È triplice lo sforzo compiuto da Diabolik sono io per dare credibilità e coerenza al difficile studio anatomico di uno dei personaggi più importanti della storia del fumetto italiano. Sono infatti tre le linee narrative utilizzate dal regista Giancarlo Soldi per tentare l’impresa di fotografare il personaggio di Diabolik e i suoi creatori. Tre le strade sviluppate in un continuo scavalcamento del rigore formale, secondo una tecnica di sovrapposizione dei piani di rappresentazione studiata per incrociare interviste inedite alle sorelle Giussani, pareri di esperti del fumetto (tra cui Gomboli, Lucarelli e Faraci) e tentativi di ricostruzione dell’identità di un uomo misterioso legato al numero uno del fumetto. Il tutto cercando di ottenere, all’interno di un cortocircuito composto a un tempo da narrativa di finzione e documentario, una sintesi di senso in grado di riflettere sul personaggio e di svelare l’identità del primo disegnatore del fumetto, con risultati alterni e in gran parte insoddisfacenti.
È infatti tanto interessante la storia dello sfuggente disegnatore che ha dato gli occhi a Diabolik e ne ha firmato per primo lo sguardo quanto inconcludente l’impianto funzionale immaginato dal film per riflettere sulla sua identità e su quella del re del terrore.
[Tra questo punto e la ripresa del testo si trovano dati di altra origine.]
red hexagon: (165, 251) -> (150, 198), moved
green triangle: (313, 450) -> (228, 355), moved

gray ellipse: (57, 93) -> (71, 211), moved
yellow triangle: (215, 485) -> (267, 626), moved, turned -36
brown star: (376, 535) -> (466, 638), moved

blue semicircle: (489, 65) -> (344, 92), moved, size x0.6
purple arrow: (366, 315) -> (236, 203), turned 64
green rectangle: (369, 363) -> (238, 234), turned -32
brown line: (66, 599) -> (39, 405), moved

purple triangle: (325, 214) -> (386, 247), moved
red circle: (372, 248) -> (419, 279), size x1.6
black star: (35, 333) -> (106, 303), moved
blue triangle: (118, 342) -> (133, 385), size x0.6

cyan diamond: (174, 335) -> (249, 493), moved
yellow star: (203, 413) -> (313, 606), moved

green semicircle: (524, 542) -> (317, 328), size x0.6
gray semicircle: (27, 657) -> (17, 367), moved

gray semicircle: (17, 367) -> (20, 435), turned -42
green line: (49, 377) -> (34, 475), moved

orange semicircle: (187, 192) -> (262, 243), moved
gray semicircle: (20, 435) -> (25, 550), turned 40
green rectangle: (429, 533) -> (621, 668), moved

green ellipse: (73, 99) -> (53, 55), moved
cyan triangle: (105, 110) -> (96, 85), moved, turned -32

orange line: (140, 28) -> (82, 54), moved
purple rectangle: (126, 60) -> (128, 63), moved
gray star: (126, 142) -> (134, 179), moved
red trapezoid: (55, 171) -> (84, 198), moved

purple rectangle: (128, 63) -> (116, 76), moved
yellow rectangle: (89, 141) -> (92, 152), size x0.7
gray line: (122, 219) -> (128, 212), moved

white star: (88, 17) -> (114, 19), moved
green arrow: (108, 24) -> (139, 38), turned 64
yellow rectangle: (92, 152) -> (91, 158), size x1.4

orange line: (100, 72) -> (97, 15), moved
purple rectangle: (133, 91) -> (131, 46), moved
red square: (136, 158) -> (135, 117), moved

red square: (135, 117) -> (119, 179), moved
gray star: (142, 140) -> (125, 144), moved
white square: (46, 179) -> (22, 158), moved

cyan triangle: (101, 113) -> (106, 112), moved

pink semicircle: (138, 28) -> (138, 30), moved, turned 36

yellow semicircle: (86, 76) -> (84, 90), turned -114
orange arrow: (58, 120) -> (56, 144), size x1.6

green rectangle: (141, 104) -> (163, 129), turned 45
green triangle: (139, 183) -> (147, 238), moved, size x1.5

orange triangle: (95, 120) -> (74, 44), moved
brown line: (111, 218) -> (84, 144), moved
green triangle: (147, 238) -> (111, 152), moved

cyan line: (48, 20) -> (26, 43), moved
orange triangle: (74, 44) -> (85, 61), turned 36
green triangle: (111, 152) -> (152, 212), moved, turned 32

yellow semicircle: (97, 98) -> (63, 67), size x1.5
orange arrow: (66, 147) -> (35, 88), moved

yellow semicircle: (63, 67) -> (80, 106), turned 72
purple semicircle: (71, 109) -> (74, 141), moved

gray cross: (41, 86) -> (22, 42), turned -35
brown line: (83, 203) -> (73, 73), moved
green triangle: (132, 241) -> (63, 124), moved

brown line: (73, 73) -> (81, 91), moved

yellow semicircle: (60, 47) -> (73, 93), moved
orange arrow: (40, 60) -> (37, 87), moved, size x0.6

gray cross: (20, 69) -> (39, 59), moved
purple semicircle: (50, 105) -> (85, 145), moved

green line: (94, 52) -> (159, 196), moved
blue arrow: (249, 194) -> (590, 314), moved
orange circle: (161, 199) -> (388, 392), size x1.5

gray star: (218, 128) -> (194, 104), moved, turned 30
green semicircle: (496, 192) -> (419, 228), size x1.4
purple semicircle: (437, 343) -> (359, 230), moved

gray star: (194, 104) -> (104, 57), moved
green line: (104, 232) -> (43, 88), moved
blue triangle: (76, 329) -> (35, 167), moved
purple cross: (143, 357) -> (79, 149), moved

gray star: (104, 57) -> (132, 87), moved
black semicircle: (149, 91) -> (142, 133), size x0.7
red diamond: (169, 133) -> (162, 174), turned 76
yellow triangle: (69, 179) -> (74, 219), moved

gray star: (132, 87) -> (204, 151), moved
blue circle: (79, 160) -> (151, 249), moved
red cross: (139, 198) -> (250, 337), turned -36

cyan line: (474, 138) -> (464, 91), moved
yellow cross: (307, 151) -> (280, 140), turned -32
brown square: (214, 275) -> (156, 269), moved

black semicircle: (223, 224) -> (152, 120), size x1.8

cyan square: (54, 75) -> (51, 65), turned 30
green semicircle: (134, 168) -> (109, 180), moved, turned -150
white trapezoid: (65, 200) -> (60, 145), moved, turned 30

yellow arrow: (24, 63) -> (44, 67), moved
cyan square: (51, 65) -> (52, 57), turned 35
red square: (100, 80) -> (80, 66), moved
Colpevole forse è l’ambizione di quest’ultima parte progettata come una piccola parentesi immaginativa: confrontarsi con il mito a fumetti attraverso la visione di qualcuno di completamente profano, sottolineando, attraverso un racconto sviluppato per schivare l’ampia riconoscibilità del personaggio e quindi l’impossibilità di dire qualcosa di inedito al riguardo, la straordinarietà della figura finzionale. Il risultato non è dei migliori, anzi, è invece la somma di una organizzazione narrativa confusa e inutilmente contorta, di una visione registica davvero poco ispirata e di prestazioni attoriali incapaci di scacciare i fantasmi del ridicolo involontario. La bontà dell’operazione emerge da un’altra porzione di testo del documentario.
Il materiale di repertorio sulle Giussani è la vera refurtiva strappata dal documentario alla cassaforte della storia, un momento cinematografico appassionante e insperato, un recupero archeologico capace di emozionare suggerendo una sensazione di atmosfera perduta, di ambiente irrecuperabile, di tempo passato e in qualche modo cristallizzatosi. I sorrisi delle due sorelle, i loro occhi luccicanti, le loro risposte argute, così lucide e sconvolgenti per la propria sincerità autoriale, così particolari nella visione del male e del crimine e del racconto di genere, così incomprensibili per l’interlocutore dell’epoca e così affascinanti per gli spettatori di oggi: è questa la materia audiovisiva che in qualche modo accessorio e precisissimo trasmette l’identità di un’ombra imprendibile, riflesso di un’epoca e di un sentore sociale. È dalle loro parole più che dalla ricostruzione narrativa del mistero legato al primus inventor degli occhi di Diabolik che emerge la forza dei racconti sul criminale dagli occhi di ghiaccio.